KARACHI, Dec 26: “A lot of people think that short films are a stepping stone to feature films, not me. They are a different art form and should be valued and validated.” This is how Indian screenwriter Shuchi Kothari described her fondness for the shorter format of filmmaking at T2F on Wednesday before the screening of three films penned by her.

Ms Kothari, who lives in New Zealand, made it clear at the beginning of the programme that the short films were closer to her heart. She rejected the notion that they were a stepping stone to feature films and argued that the art form should be valued. She told the audience that since she was a foodie, she would like to say that short films were not hors d’oeuvres to a main course.

She said her films were shot in New Zealand and were a study of the diasporic communities, an attempt to know what it meant to be an immigrant in a country that she made her home.

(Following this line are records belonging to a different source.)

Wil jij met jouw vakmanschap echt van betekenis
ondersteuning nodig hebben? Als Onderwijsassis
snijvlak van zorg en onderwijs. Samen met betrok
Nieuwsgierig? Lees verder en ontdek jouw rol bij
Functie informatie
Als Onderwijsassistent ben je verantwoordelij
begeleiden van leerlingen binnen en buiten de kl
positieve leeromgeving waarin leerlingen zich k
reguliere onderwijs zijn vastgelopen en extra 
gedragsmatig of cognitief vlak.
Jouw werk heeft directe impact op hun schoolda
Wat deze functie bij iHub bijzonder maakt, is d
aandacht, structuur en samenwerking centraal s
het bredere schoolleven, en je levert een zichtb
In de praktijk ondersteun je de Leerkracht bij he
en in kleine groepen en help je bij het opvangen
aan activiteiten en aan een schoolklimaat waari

The first movie that was shown was called Fleeting Beauty, directed by Virginia Pitts. It is about a woman who tries to recount the colonial past of India through the route of the spices on her lover’s back. Noted Indian actress Nandita Das plays the protagonist in the seven-minute project whereas William Wallace does the role of her white lover. She begins from the Greeks, comes to the Dark Ages and then to colonial India by virtue of narrating the role of the spices in history.

Clean Linen directed by Zia Mandviwalla was the second film. It tells the tale of siblings Raj and Renu who during vacations chance upon something startling as their father and mother are busy with their professional lives.

Tasked with doing daily chores, they find their father’s stock of adult videos which sets off a series of events leading to the perplexed state of the children’s minds.The third and last film was Coffee and Allah directed by Sima Urale. It pivots around the character of a young Ethiopian girl, clad in a burqa from head to toe. She is religious, loves coffee and likes to play badminton. Ostensibly the three things are quite diverse in terms of the practices of the lead character and her inward-looking world, but the film manages to make the viewer see all of them converge at a point.

The three films stirred the audience into hurling questions at Ms Kothari. On Fleeting Beauty she said it was a kind of unofficial history of spices and was about something that people (read: immigrants) did not want to know or listen to.

With reference to Clean Linen she told the questioner that it was complicated to shoot it. She said the subject touched on the issue of the lack of communication that existed in diasporic communities; it was about things that were never spoken such as sexuality, puberty or coming of age. She said the boy in the film did not know the consequences of telling her mother where he found the films that he was seeing.

As to why she picked an Ethiopian character for Coffee and Allah, Ms Kothari mentioned African communities were not very visible in the West and she wanted them to come to the fore. Also, with regard to Muslims, ‘we have to be understood by them’.

She told the audience that she consciously made the character playful instead of overly serious.

On the question of making feature films on similar subjects, Ms Kothari replied that among other things the whole process had to do with the ‘sense of economics’, as she was a producer too.